Your assignment: Could you copy each line of the entries that contains "menu"?

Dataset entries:

----------------------------------------

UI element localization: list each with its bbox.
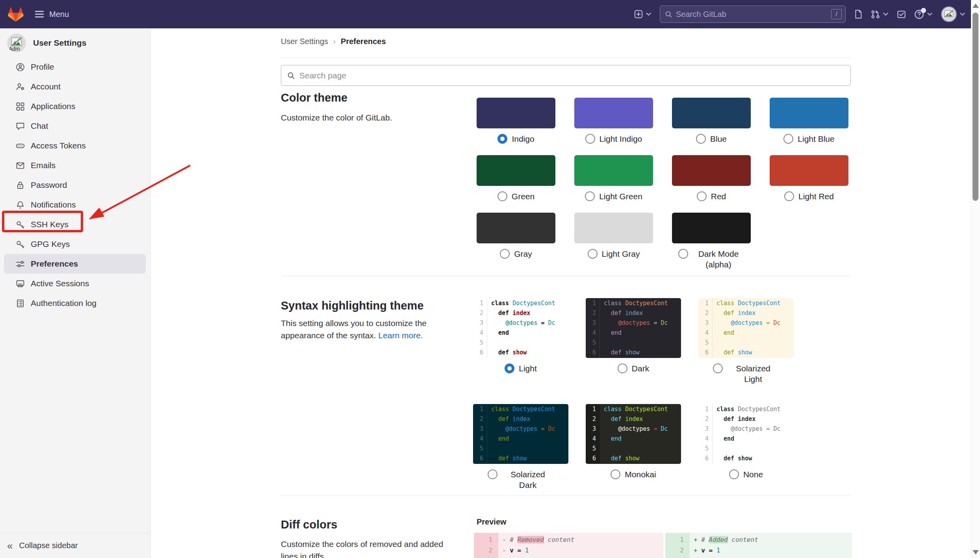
color-swatch-light-blue[interactable] [770, 98, 848, 128]
color-swatch-indigo[interactable] [477, 98, 555, 128]
syntax-theme-radio-solarized-light[interactable] [713, 363, 723, 373]
sidebar-item-chat[interactable]: Chat [4, 116, 146, 136]
color-theme-label[interactable]: Light Gray [602, 248, 640, 259]
color-theme-radio-light-gray[interactable] [588, 249, 598, 259]
sidebar-item-gpg-keys[interactable]: GPG Keys [4, 234, 146, 254]
plus-square-icon [634, 10, 643, 19]
syntax-theme-description: This setting allows you to customize the… [281, 317, 427, 341]
new-menu-button[interactable] [634, 10, 651, 19]
color-theme-label[interactable]: Indigo [512, 133, 534, 144]
syntax-theme-label[interactable]: Solarized Light [727, 363, 779, 384]
color-swatch-light-gray[interactable] [574, 213, 653, 243]
main-content: User Settings › Preferences Color theme … [151, 28, 971, 558]
color-swatch-green[interactable] [477, 155, 555, 186]
menu-button[interactable]: Menu [35, 10, 69, 19]
collapse-sidebar-button[interactable]: « Collapse sidebar [0, 533, 150, 558]
global-search-input[interactable] [676, 10, 828, 19]
search-shortcut-key: / [831, 9, 842, 19]
authentication-log-icon [16, 299, 25, 308]
gitlab-logo[interactable] [8, 7, 24, 22]
chevron-down-icon [646, 12, 651, 16]
sidebar-item-applications[interactable]: Applications [4, 96, 146, 116]
diff-lines: - # Removed content- v = 1- s = "string" [498, 533, 663, 558]
syntax-theme-label[interactable]: Dark [632, 363, 649, 374]
syntax-theme-title: Syntax highlighting theme [281, 299, 424, 312]
color-theme-label[interactable]: Blue [710, 133, 727, 144]
syntax-theme-radio-dark[interactable] [618, 363, 627, 373]
color-theme-label[interactable]: Light Green [599, 191, 642, 202]
syntax-theme-radio-none[interactable] [729, 469, 739, 479]
syntax-preview-solarized-dark[interactable]: 123456class DoctypesCont def index @doct… [473, 404, 568, 464]
color-theme-radio-light-blue[interactable] [783, 134, 793, 144]
color-theme-label[interactable]: Dark Mode (alpha) [692, 248, 744, 270]
profile-icon [16, 63, 25, 72]
page-search-input[interactable] [299, 71, 845, 80]
color-swatch-blue[interactable] [672, 98, 751, 128]
chevron-down-icon [883, 12, 889, 16]
preferences-icon [16, 260, 25, 269]
merge-requests-menu[interactable] [871, 10, 889, 19]
syntax-theme-label[interactable]: Light [519, 363, 537, 374]
sidebar-item-emails[interactable]: Emails [4, 156, 146, 175]
docs-icon[interactable] [854, 9, 863, 19]
color-theme-label[interactable]: Light Indigo [600, 133, 642, 144]
color-theme-radio-dark-mode-alpha[interactable] [678, 249, 688, 259]
color-theme-radio-gray[interactable] [500, 249, 510, 259]
sidebar-item-notifications[interactable]: Notifications [4, 195, 146, 215]
color-swatch-red[interactable] [672, 155, 751, 186]
syntax-theme-radio-solarized-dark[interactable] [488, 469, 497, 479]
color-theme-label[interactable]: Light Blue [798, 133, 834, 144]
color-theme-radio-green[interactable] [497, 191, 507, 201]
color-theme-label[interactable]: Red [711, 191, 726, 202]
syntax-theme-radio-monokai[interactable] [611, 469, 620, 479]
syntax-theme-label[interactable]: Monokai [625, 469, 656, 480]
color-theme-radio-red[interactable] [697, 191, 707, 201]
syntax-preview-dark[interactable]: 123456class DoctypesCont def index @doct… [586, 298, 681, 358]
syntax-preview-solarized-light[interactable]: 123456class DoctypesCont def index @doct… [698, 298, 794, 358]
sidebar-item-authentication-log[interactable]: Authentication log [4, 293, 146, 313]
sidebar-item-preferences[interactable]: Preferences [4, 254, 146, 274]
account-icon [16, 82, 25, 91]
color-theme-radio-indigo[interactable] [497, 134, 507, 144]
color-theme-label[interactable]: Green [512, 191, 535, 202]
color-theme-radio-light-red[interactable] [784, 191, 794, 201]
color-swatch-gray[interactable] [477, 213, 555, 243]
syntax-theme-radio-light[interactable] [505, 363, 514, 373]
help-menu[interactable] [914, 9, 933, 19]
user-menu[interactable] [941, 6, 965, 22]
password-icon [16, 181, 25, 190]
sidebar-item-ssh-keys[interactable]: SSH Keys [4, 215, 146, 234]
page-search-field [281, 65, 851, 86]
color-theme-radio-blue[interactable] [696, 134, 706, 144]
notification-dot [921, 8, 926, 13]
color-swatch-light-indigo[interactable] [574, 98, 653, 128]
syntax-preview-monokai[interactable]: 123456class DoctypesCont def index @doct… [586, 404, 681, 464]
color-theme-radio-light-green[interactable] [585, 191, 595, 201]
todos-icon[interactable] [897, 10, 906, 19]
global-search[interactable]: / [660, 6, 846, 23]
sidebar-item-account[interactable]: Account [4, 77, 146, 96]
color-swatch-dark-mode-alpha[interactable] [672, 213, 751, 243]
syntax-theme-option-dark: 123456class DoctypesCont def index @doct… [586, 298, 681, 384]
scrollbar-thumb[interactable] [973, 13, 978, 201]
page-scrollbar[interactable] [971, 0, 980, 558]
color-swatch-light-green[interactable] [574, 155, 653, 186]
syntax-preview-none[interactable]: 123456class DoctypesCont def index @doct… [698, 404, 794, 464]
color-swatch-light-red[interactable] [770, 155, 848, 186]
syntax-theme-label[interactable]: Solarized Dark [502, 469, 554, 490]
sidebar-item-password[interactable]: Password [4, 175, 146, 195]
sidebar-item-active-sessions[interactable]: Active Sessions [4, 274, 146, 293]
color-theme-label[interactable]: Gray [514, 248, 532, 259]
syntax-theme-label[interactable]: None [743, 469, 763, 480]
syntax-preview-light[interactable]: 123456class DoctypesCont def index @doct… [473, 298, 568, 358]
scrollbar-down-arrow[interactable] [973, 550, 979, 554]
scrollbar-up-arrow[interactable] [973, 4, 979, 8]
sidebar-item-access-tokens[interactable]: Access Tokens [4, 136, 146, 156]
breadcrumb-user-settings[interactable]: User Settings [281, 37, 328, 46]
diff-colors-description: Customize the colors of removed and adde… [281, 538, 454, 558]
learn-more-link[interactable]: Learn more. [379, 331, 423, 340]
color-theme-label[interactable]: Light Red [798, 191, 834, 202]
color-theme-radio-light-indigo[interactable] [585, 134, 595, 144]
merge-request-icon [871, 10, 880, 19]
sidebar-item-profile[interactable]: Profile [4, 57, 146, 77]
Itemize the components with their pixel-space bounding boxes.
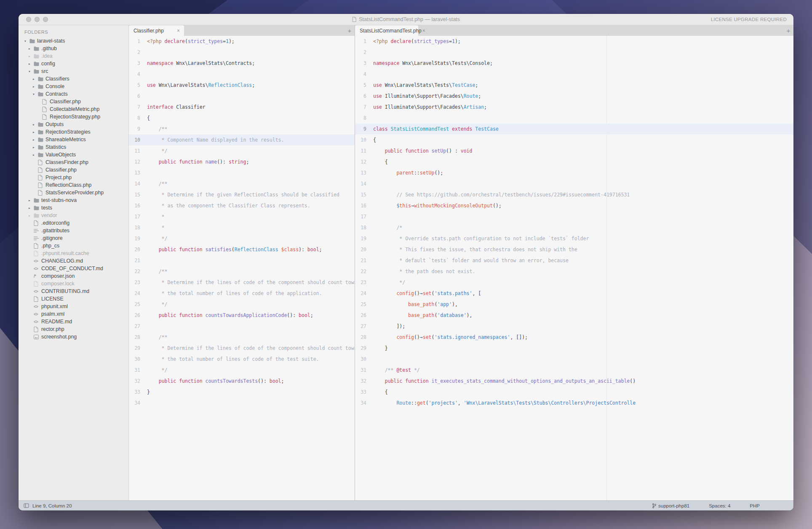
code-line[interactable]: 27 ]); <box>355 321 793 332</box>
code-line[interactable]: 33 { <box>355 387 793 397</box>
code-line[interactable]: 18 /* <box>355 222 793 233</box>
code-line[interactable]: 25 base_path('app'), <box>355 299 793 310</box>
code-line[interactable]: 5use Wnx\LaravelStats\ReflectionClass; <box>129 80 355 91</box>
code-line[interactable]: 21 * default `tests` folder and would th… <box>355 255 793 266</box>
syntax-language[interactable]: PHP <box>750 503 760 508</box>
tree-item[interactable]: ▸Statistics <box>19 143 128 151</box>
code-line[interactable]: 16 * as the component the Classifier Cla… <box>129 200 355 211</box>
code-line[interactable]: 14 /** <box>129 178 355 189</box>
tree-item[interactable]: <>phpunit.xml <box>19 303 128 310</box>
tree-item[interactable]: Classifier.php <box>19 166 128 174</box>
tab-statslistcommandtest-php[interactable]: StatsListCommandTest.php × <box>355 25 418 36</box>
code-line[interactable]: 32 public function countsTowardsTests():… <box>129 376 355 387</box>
tree-item[interactable]: StatsServiceProvider.php <box>19 189 128 196</box>
tree-item[interactable]: screenshot.png <box>19 333 128 341</box>
tree-item[interactable]: Classifier.php <box>19 98 128 105</box>
tree-item[interactable]: ▸.github <box>19 45 128 52</box>
new-tab-icon[interactable]: + <box>345 25 355 36</box>
license-upgrade-notice[interactable]: LICENSE UPGRADE REQUIRED <box>711 17 787 22</box>
tree-item[interactable]: CollectableMetric.php <box>19 105 128 113</box>
code-line[interactable]: 27 <box>129 321 355 332</box>
tree-item[interactable]: LICENSE <box>19 295 128 303</box>
chevron-down-icon[interactable]: ▾ <box>24 39 29 43</box>
code-line[interactable]: 12 { <box>355 156 793 167</box>
code-line[interactable]: 34 <box>129 397 355 408</box>
code-line[interactable]: 30 * the total number of lines of code o… <box>129 354 355 365</box>
code-line[interactable]: 20 public function satisfies(ReflectionC… <box>129 244 355 255</box>
code-line[interactable]: 10 * Component Name displayed in the res… <box>129 134 355 145</box>
chevron-right-icon[interactable]: ▸ <box>29 47 34 51</box>
code-line[interactable]: 21 <box>129 255 355 266</box>
code-line[interactable]: 9 /** <box>129 124 355 134</box>
chevron-right-icon[interactable]: ▸ <box>33 130 38 134</box>
code-line[interactable]: 33} <box>129 387 355 397</box>
tree-item[interactable]: ▸Console <box>19 83 128 90</box>
sidebar-toggle-icon[interactable] <box>24 503 29 508</box>
chevron-right-icon[interactable]: ▸ <box>33 77 38 81</box>
chevron-right-icon[interactable]: ▸ <box>29 206 34 210</box>
tab-classifier-php[interactable]: Classifier.php × <box>129 25 184 36</box>
code-line[interactable]: 25 */ <box>129 299 355 310</box>
code-line[interactable]: 20 * This fixes the issue, that orchestr… <box>355 244 793 255</box>
tree-item[interactable]: RejectionStrategy.php <box>19 113 128 121</box>
code-line[interactable]: 3namespace Wnx\LaravelStats\Tests\Consol… <box>355 58 793 69</box>
code-line[interactable]: 28 /** <box>129 332 355 343</box>
code-line[interactable]: 29 } <box>355 343 793 354</box>
code-line[interactable]: 32 public function it_executes_stats_com… <box>355 376 793 387</box>
indent-setting[interactable]: Spaces: 4 <box>709 503 730 508</box>
code-line[interactable]: 31 /** @test */ <box>355 365 793 376</box>
tree-item[interactable]: <>README.md <box>19 318 128 325</box>
chevron-right-icon[interactable]: ▸ <box>33 85 38 89</box>
chevron-down-icon[interactable]: ▾ <box>33 92 38 96</box>
code-line[interactable]: 29 * Determine if the lines of code of t… <box>129 343 355 354</box>
code-line[interactable]: 8{ <box>129 113 355 124</box>
close-icon[interactable]: × <box>422 28 426 34</box>
tree-item[interactable]: ▸ValueObjects <box>19 151 128 158</box>
code-line[interactable]: 31 */ <box>129 365 355 376</box>
code-line[interactable]: 8 <box>355 113 793 124</box>
code-line[interactable]: 7interface Classifier <box>129 102 355 113</box>
tree-item[interactable]: ClassesFinder.php <box>19 158 128 166</box>
tree-item[interactable]: ▸ShareableMetrics <box>19 136 128 143</box>
code-editor-left[interactable]: 1<?php declare(strict_types=1);23namespa… <box>129 36 355 500</box>
close-window-button[interactable] <box>26 17 31 22</box>
tree-item[interactable]: <>CHANGELOG.md <box>19 257 128 265</box>
tree-item[interactable]: rector.php <box>19 325 128 333</box>
chevron-right-icon[interactable]: ▸ <box>33 153 38 157</box>
tree-item[interactable]: ▸.idea <box>19 52 128 60</box>
code-line[interactable]: 19 * Override stats.path configuration t… <box>355 233 793 244</box>
tree-item[interactable]: ▸config <box>19 60 128 67</box>
chevron-right-icon[interactable]: ▸ <box>29 62 34 66</box>
minimize-window-button[interactable] <box>35 17 40 22</box>
tree-item[interactable]: ▸Outputs <box>19 121 128 128</box>
code-line[interactable]: 14 <box>355 178 793 189</box>
tree-item[interactable]: .phpunit.result.cache <box>19 250 128 257</box>
chevron-right-icon[interactable]: ▸ <box>33 145 38 149</box>
code-line[interactable]: 24 config()→set('stats.paths', [ <box>355 288 793 299</box>
code-line[interactable]: 2 <box>129 47 355 58</box>
close-icon[interactable]: × <box>176 28 181 34</box>
tree-item[interactable]: .gitattributes <box>19 227 128 234</box>
code-line[interactable]: 17 * <box>129 211 355 222</box>
chevron-right-icon[interactable]: ▸ <box>29 199 34 202</box>
code-line[interactable]: 5use Wnx\LaravelStats\Tests\TestCase; <box>355 80 793 91</box>
code-line[interactable]: 18 * <box>129 222 355 233</box>
tree-item[interactable]: ▾src <box>19 67 128 75</box>
code-line[interactable]: 19 */ <box>129 233 355 244</box>
code-line[interactable]: 4 <box>355 69 793 80</box>
chevron-right-icon[interactable]: ▸ <box>29 214 34 218</box>
code-line[interactable]: 6 <box>129 91 355 102</box>
tree-item[interactable]: ▸test-stubs-nova <box>19 196 128 204</box>
code-line[interactable]: 2 <box>355 47 793 58</box>
new-tab-icon[interactable]: + <box>783 25 793 36</box>
code-line[interactable]: 13 <box>129 167 355 178</box>
tree-item[interactable]: <>CODE_OF_CONDUCT.md <box>19 265 128 272</box>
code-line[interactable]: 13 parent::setUp(); <box>355 167 793 178</box>
code-line[interactable]: 1<?php declare(strict_types=1); <box>355 36 793 47</box>
zoom-window-button[interactable] <box>43 17 48 22</box>
code-line[interactable]: 17 <box>355 211 793 222</box>
tree-item[interactable]: composer.lock <box>19 280 128 287</box>
code-line[interactable]: 9class StatsListCommandTest extends Test… <box>355 124 793 134</box>
title-bar[interactable]: StatsListCommandTest.php — laravel-stats… <box>19 14 793 25</box>
tree-item[interactable]: .gitignore <box>19 234 128 242</box>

----------------------------------------

Response area:
new-menu-button[interactable] [634, 10, 651, 19]
menu-button[interactable]: Menu [35, 10, 69, 19]
merge-requests-menu[interactable] [871, 10, 889, 19]
help-menu[interactable] [914, 9, 933, 19]
user-menu[interactable] [941, 6, 965, 22]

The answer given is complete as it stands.